**EXERCISE:** In the entries below, every line with the string "Serialization" is to be reported.

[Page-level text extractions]

#####

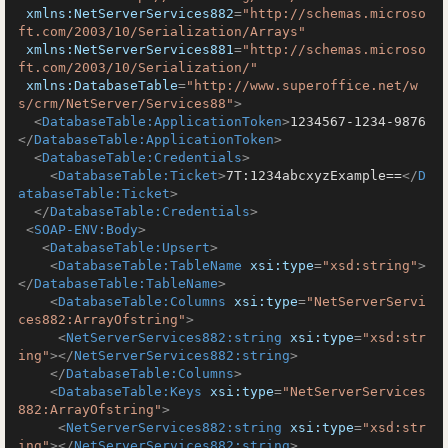
xmlns:NetServerServices882
=
"http://schemas.microso
ft.com/2003/10/Serialization/Arrays"
xmlns:NetServerServices881
=
"http://schemas.microso
ft.com/2003/10/Serialization/"
xmlns:DatabaseTable
=
"http://www.superoffice.net/w
s/crm/NetServer/Services88"
>
<
DatabaseTable:ApplicationToken
>
1234567-1234-9876
</
DatabaseTable:ApplicationToken
>
<
DatabaseTable:Credentials
>
<
DatabaseTable:Ticket
>
7T:1234abcxyzExample==
</
D
atabaseTable:Ticket
>
</
DatabaseTable:Credentials
>
<
SOAP-ENV:Body
>
<
DatabaseTable:Upsert
>
<
DatabaseTable:TableName
xsi:type
=
"xsd:string"
>
</
DatabaseTable:TableName
>
<
DatabaseTable:Columns
xsi:type
=
"NetServerServi
ces882:ArrayOfstring"
>
<
NetServerServices882:string
xsi:type
=
"xsd:str
ing"
>
</
NetServerServices882:string
>
</
DatabaseTable:Columns
>
<
DatabaseTable:Keys
xsi:type
=
"NetServerServices
882:ArrayOfstring"
>
<
NetServerServices882:string
xsi:type
=
"xsd:str
ing"
>
</
NetServerServices882:string
>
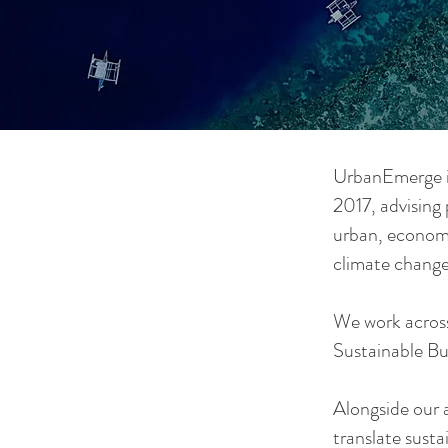
UrbanEmerge i
2017, advising 
urban, economi
climate change
We work across
Sustainable Bu
Alongside our a
translate sustai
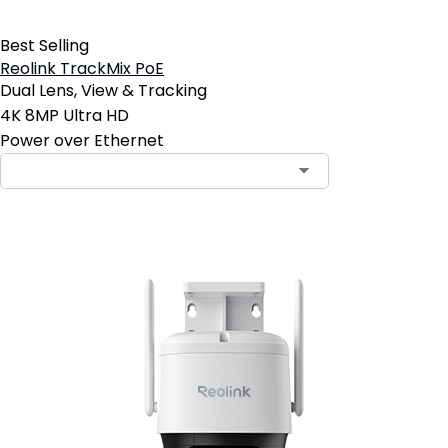
Best Selling
Reolink TrackMix PoE
Dual Lens, View & Tracking
4K 8MP Ultra HD
Power over Ethernet
Contact Sales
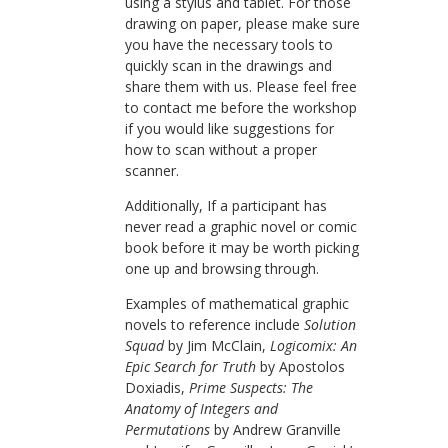
using a stylus and tablet. For those
drawing on paper, please make sure
you have the necessary tools to
quickly scan in the drawings and
share them with us. Please feel free
to contact me before the workshop
if you would like suggestions for
how to scan without a proper
scanner.
Additionally, If a participant has
never read a graphic novel or comic
book before it may be worth picking
one up and browsing through.
Examples of mathematical graphic
novels to reference include
Solution
Squad
by Jim McClain,
Logicomix: An
Epic Search for Truth
by Apostolos
Doxiadis,
Prime Suspects: The
Anatomy of Integers and
Permutations
by Andrew Granville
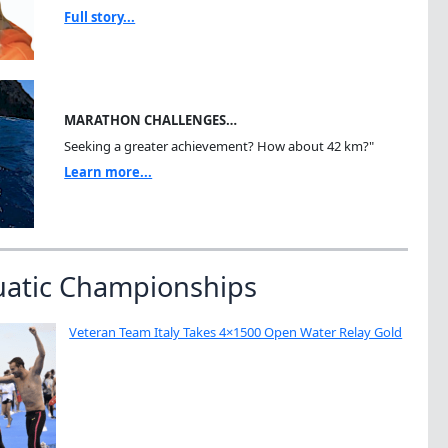
Full story...
MARATHON CHALLENGES…
Seeking a greater achievement? How about 42 km?"
Learn more...
uatic Championships
Veteran Team Italy Takes 4×1500 Open Water Relay Gold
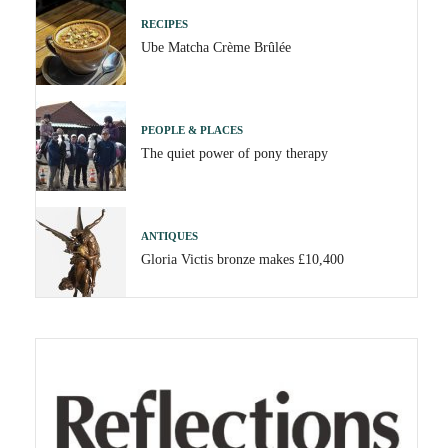
RECIPES
Ube Matcha Crème Brûlée
PEOPLE & PLACES
The quiet power of pony therapy
ANTIQUES
Gloria Victis bronze makes £10,400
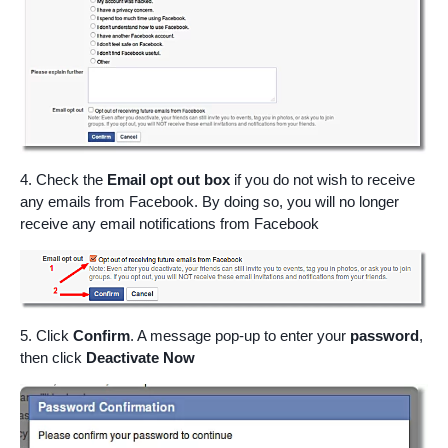
4. Check the
Email opt out box
if you do not wish to receive
any emails from Facebook. By doing so, you will no longer
receive any email notifications from Facebook
5. Click
Confirm
. A message pop-up to enter your
password
,
then click
Deactivate Now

#####

**TASK RESULT:**
ft.com/2003/10/Serialization/Arrays"
ft.com/2003/10/Serialization/"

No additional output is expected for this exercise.